__TASK PROMPT__
Take the line containing "Describe the element at coordinates (458, 991)" and every line after it to the end of the records, and copy them exactly, leaving out pictures.

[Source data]
********************
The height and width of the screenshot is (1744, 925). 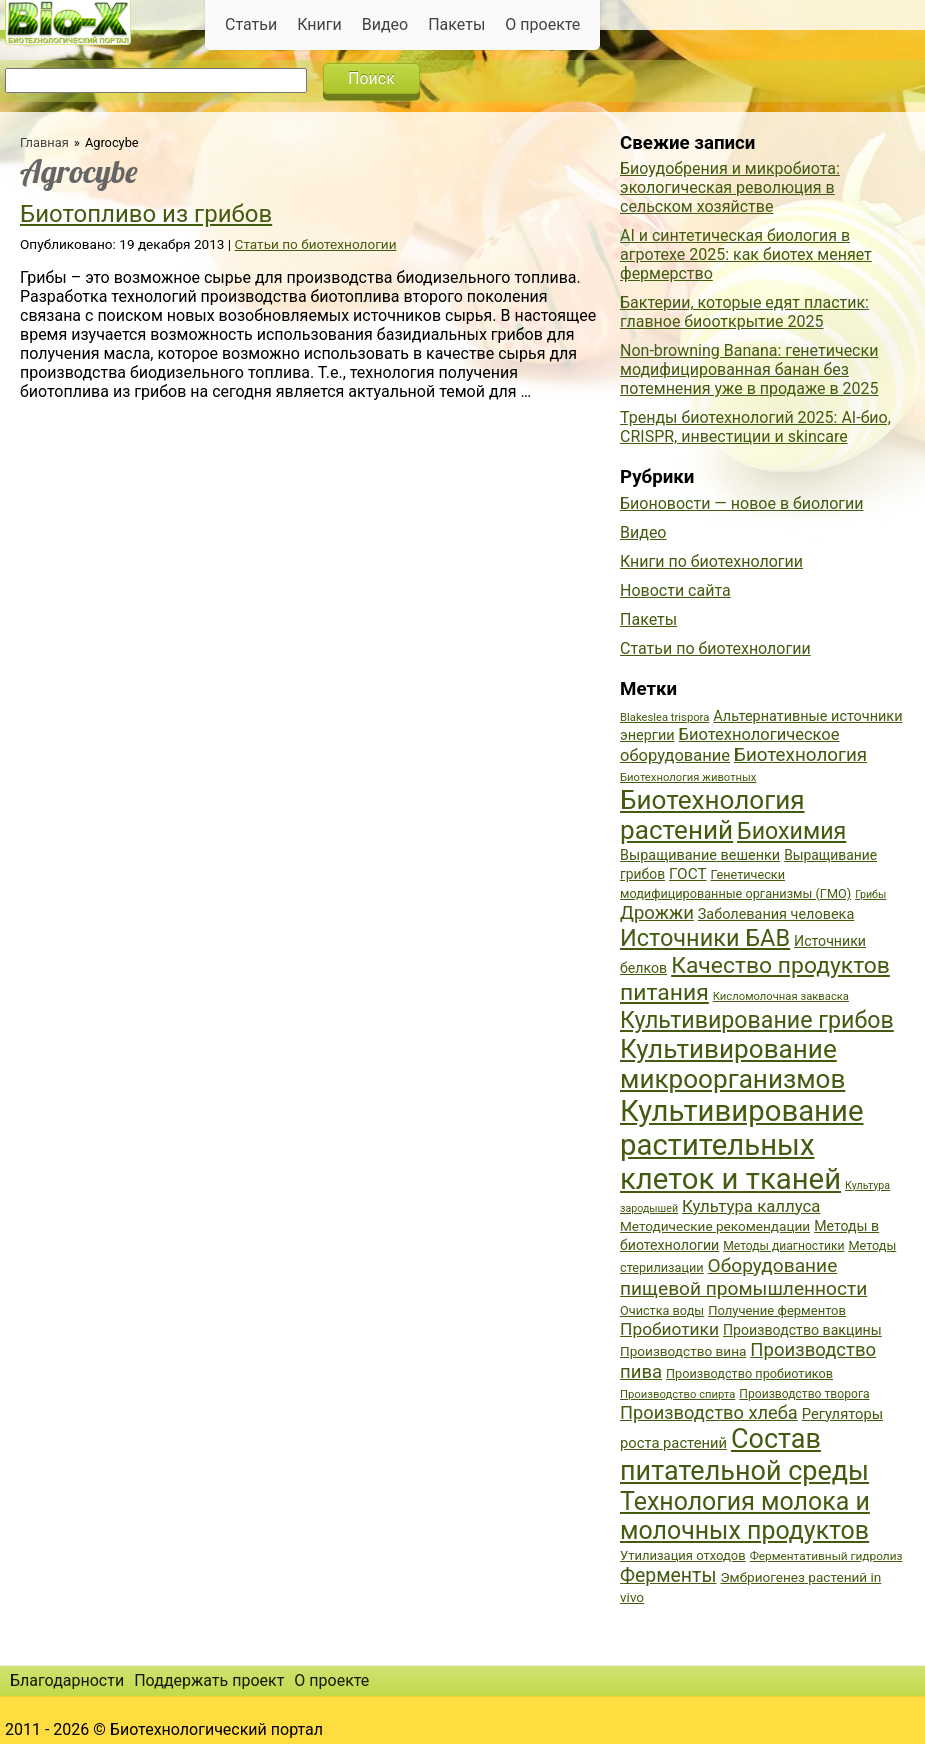 I want to click on Пакеты, so click(x=456, y=24).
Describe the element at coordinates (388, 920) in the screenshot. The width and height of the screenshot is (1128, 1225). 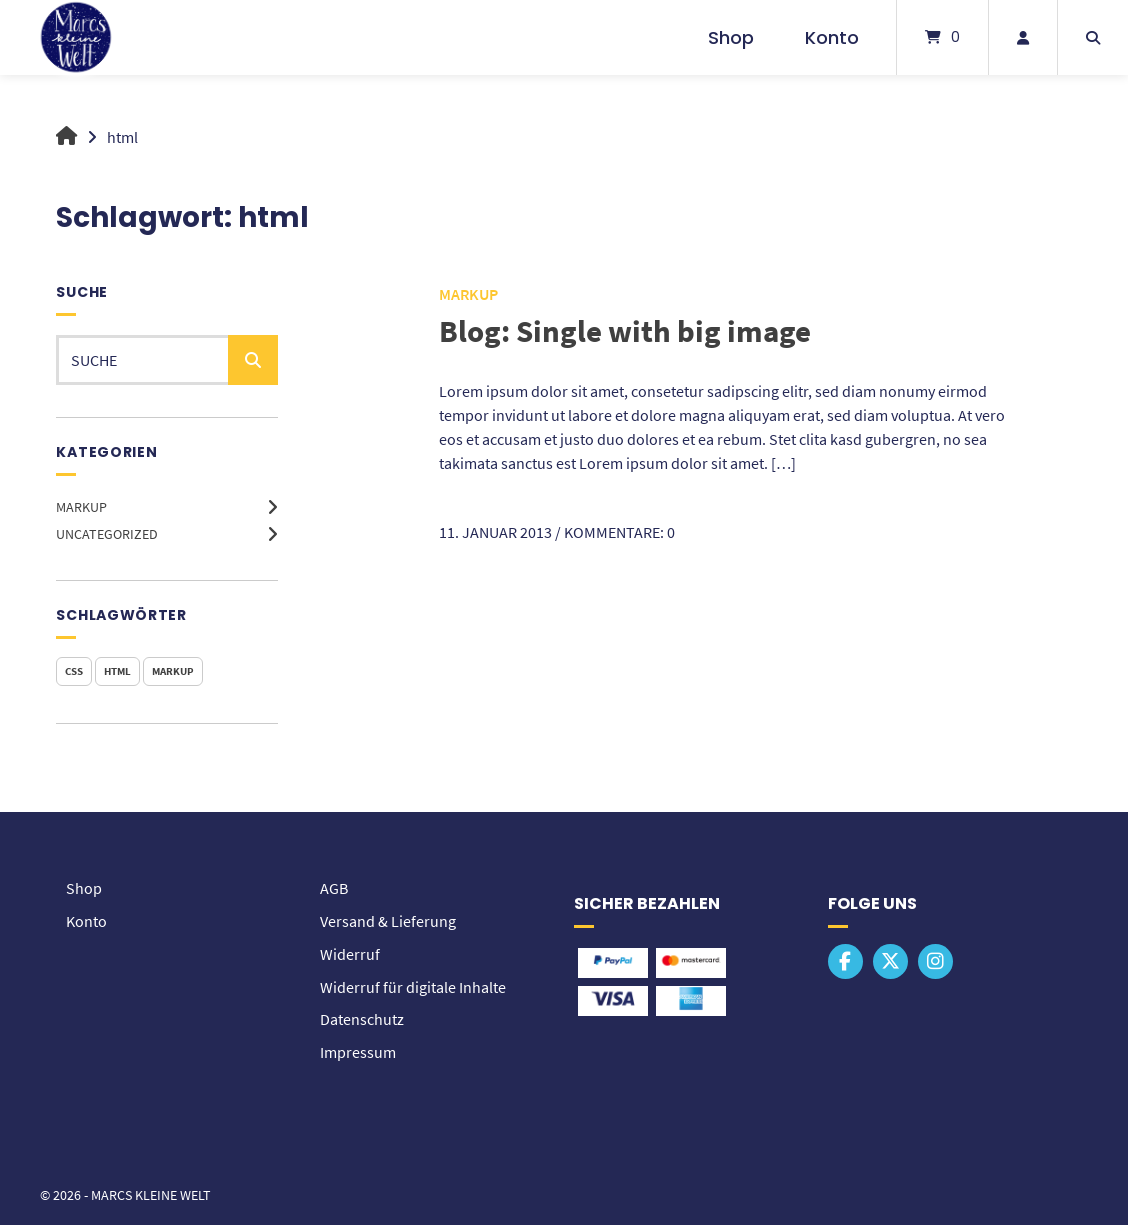
I see `Versand & Lieferung` at that location.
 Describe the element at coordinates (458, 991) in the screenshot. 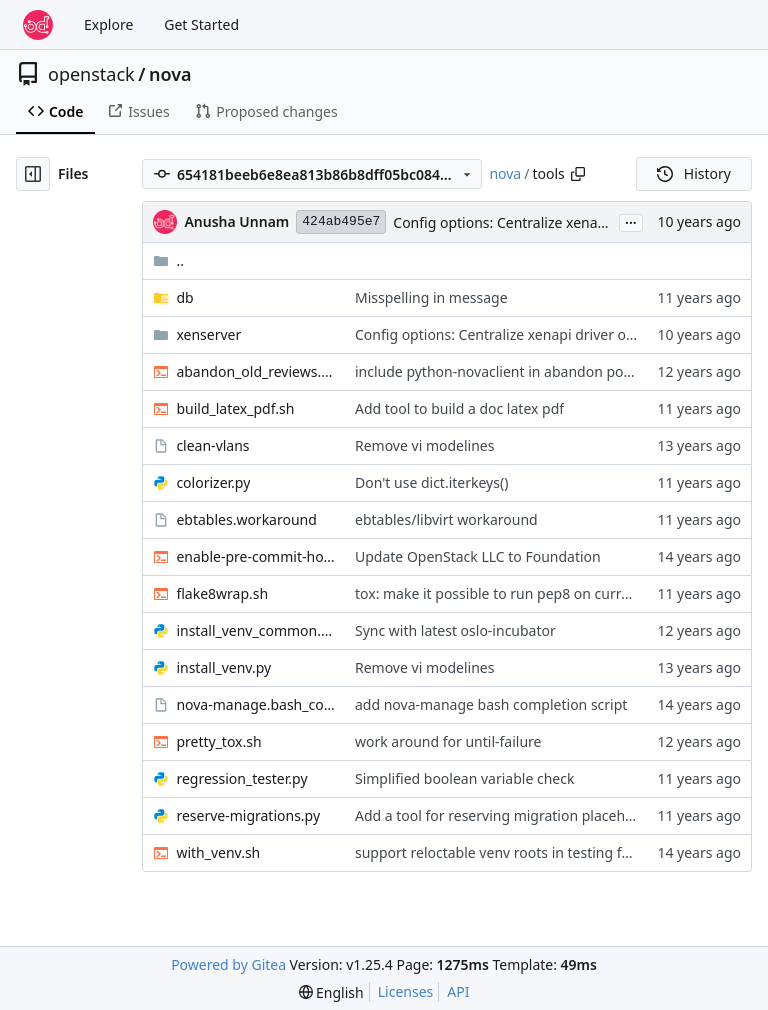

I see `API` at that location.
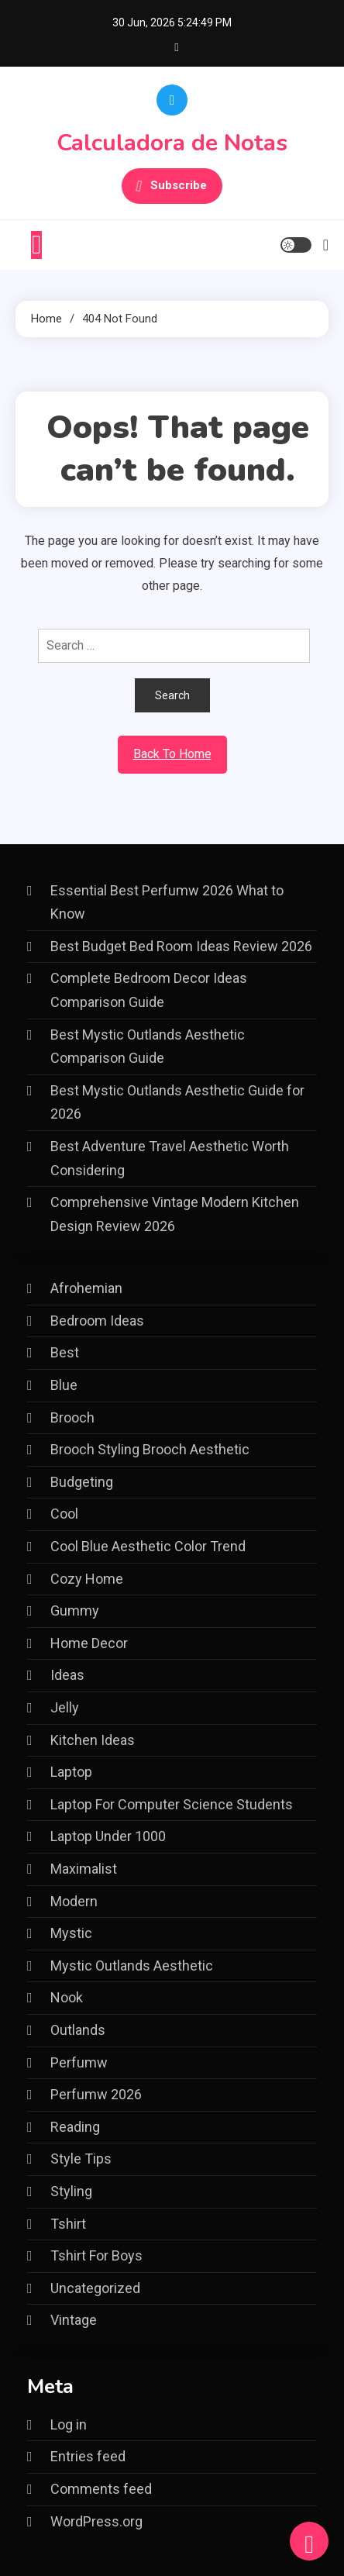  Describe the element at coordinates (131, 1965) in the screenshot. I see `Mystic Outlands Aesthetic` at that location.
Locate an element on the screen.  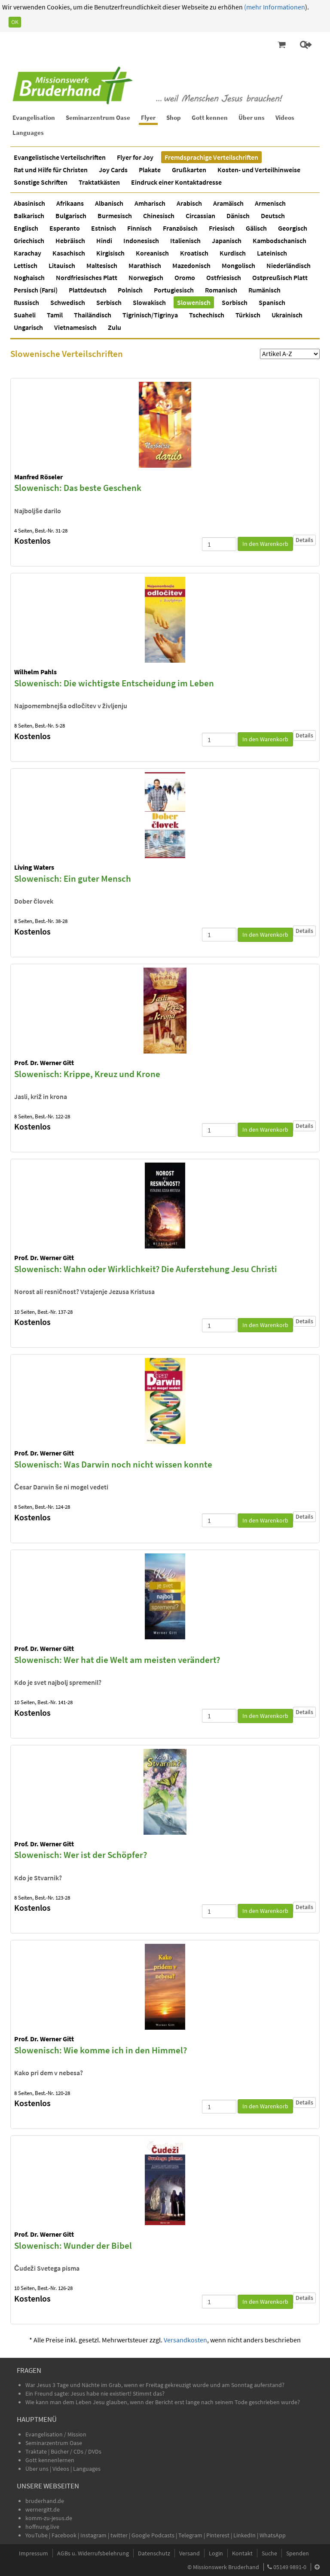
Japanisch is located at coordinates (226, 240).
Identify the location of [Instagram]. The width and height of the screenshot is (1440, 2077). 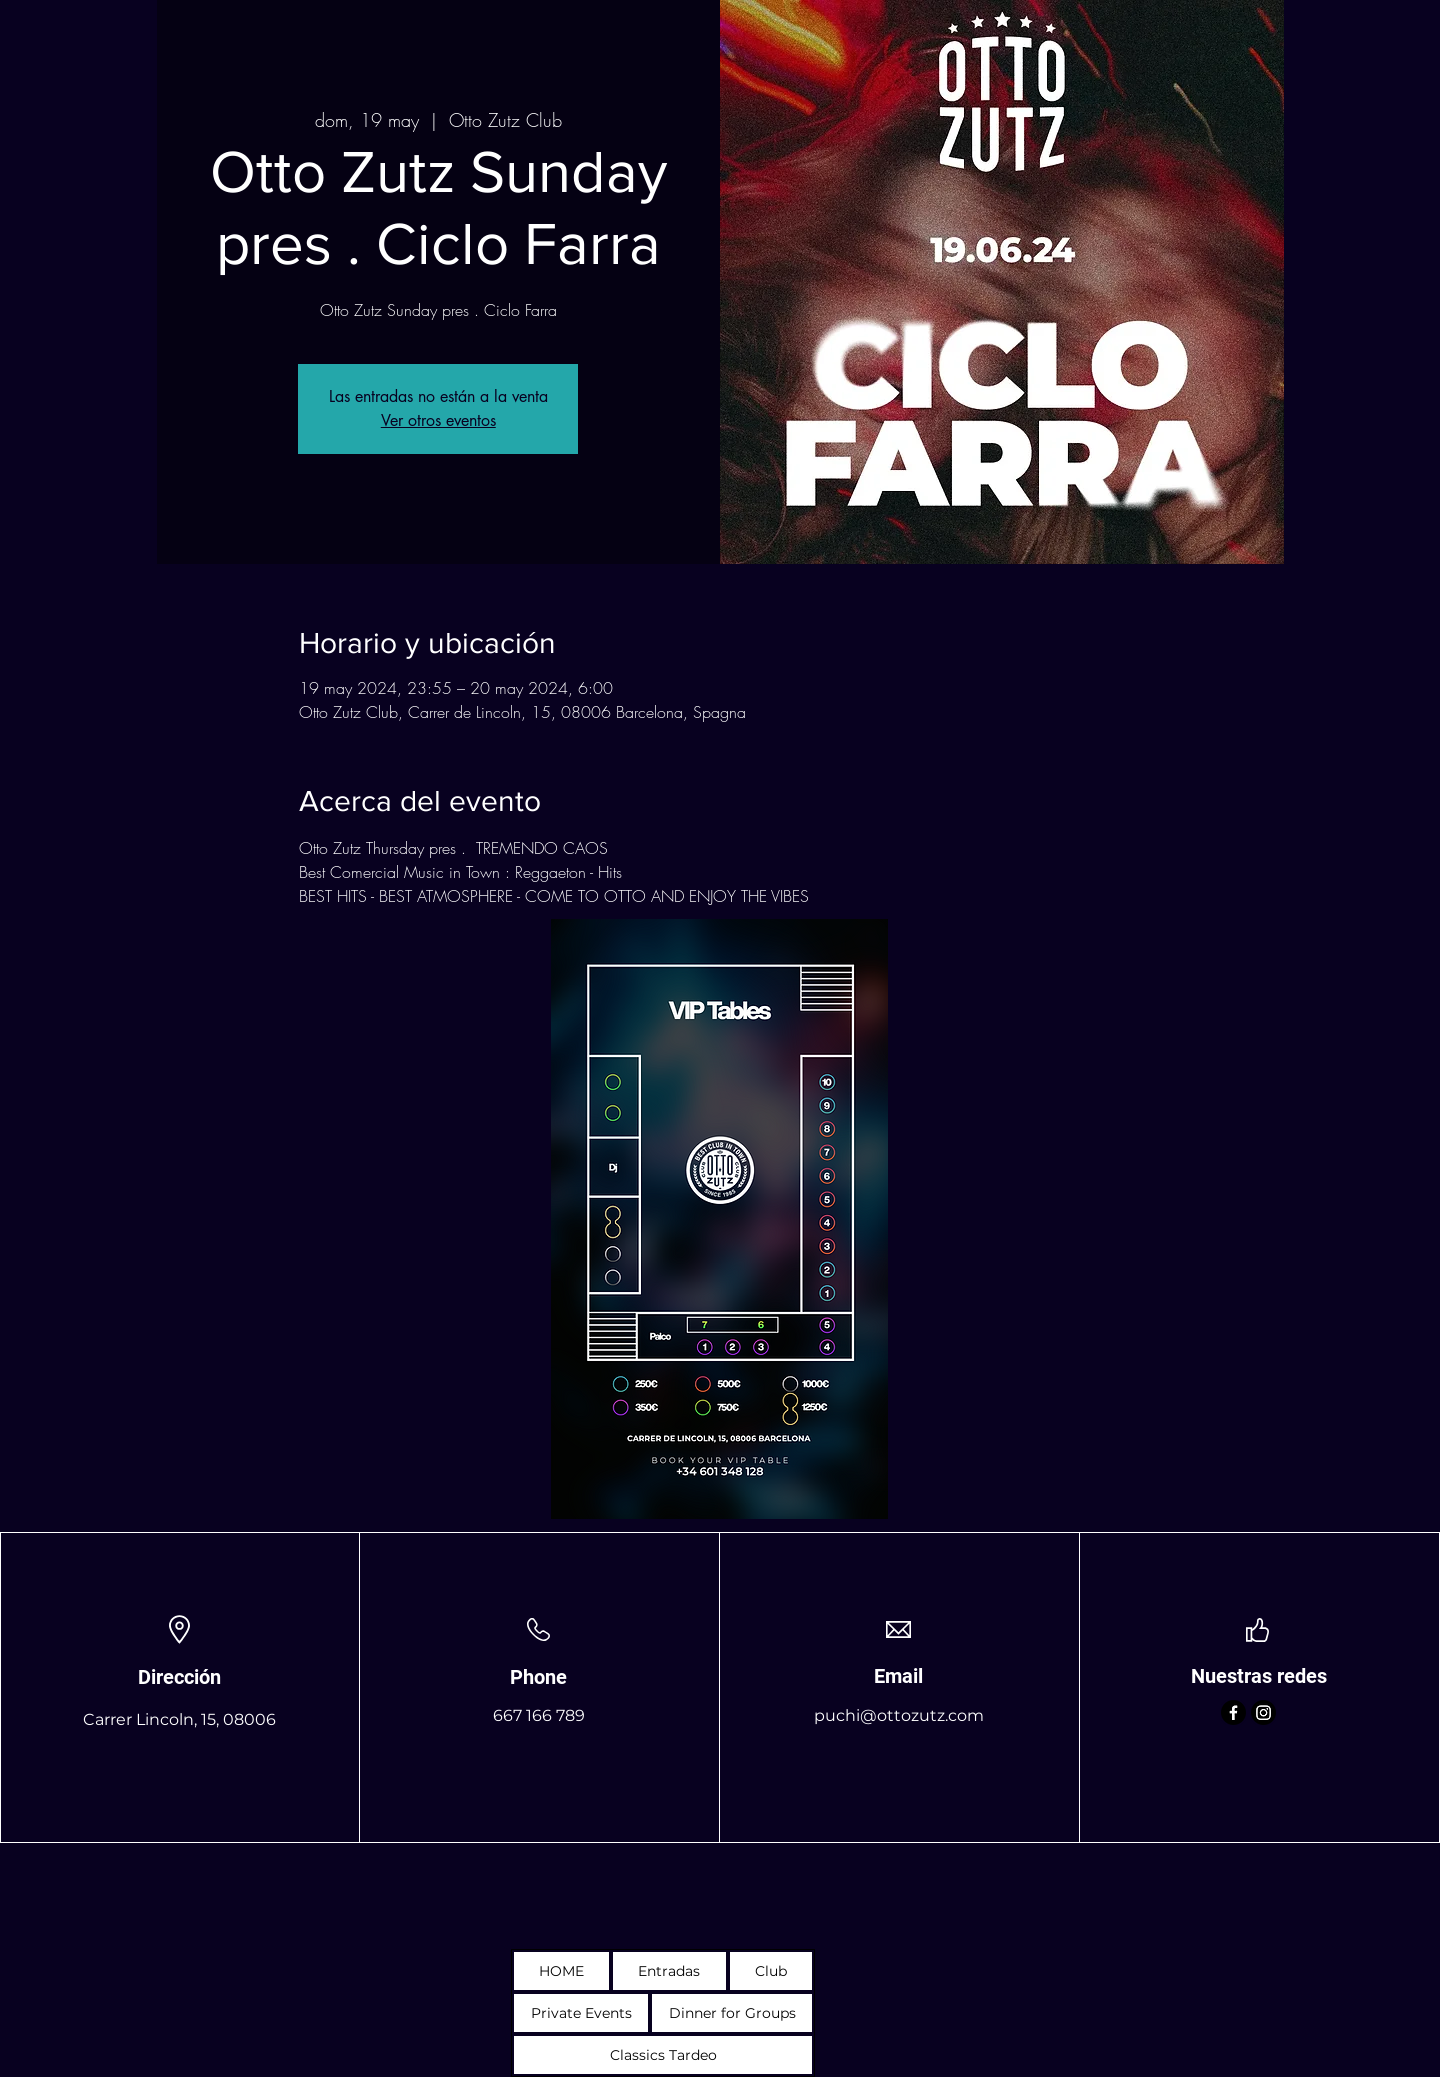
********************
__SOLUTION__
 Describe the element at coordinates (458, 991) in the screenshot. 

I see `API` at that location.
  Describe the element at coordinates (131, 1965) in the screenshot. I see `Mystic Outlands Aesthetic` at that location.
Locate an element on the screen.  
Japanisch is located at coordinates (226, 240).
Identify the location of [Instagram]. The width and height of the screenshot is (1440, 2077). 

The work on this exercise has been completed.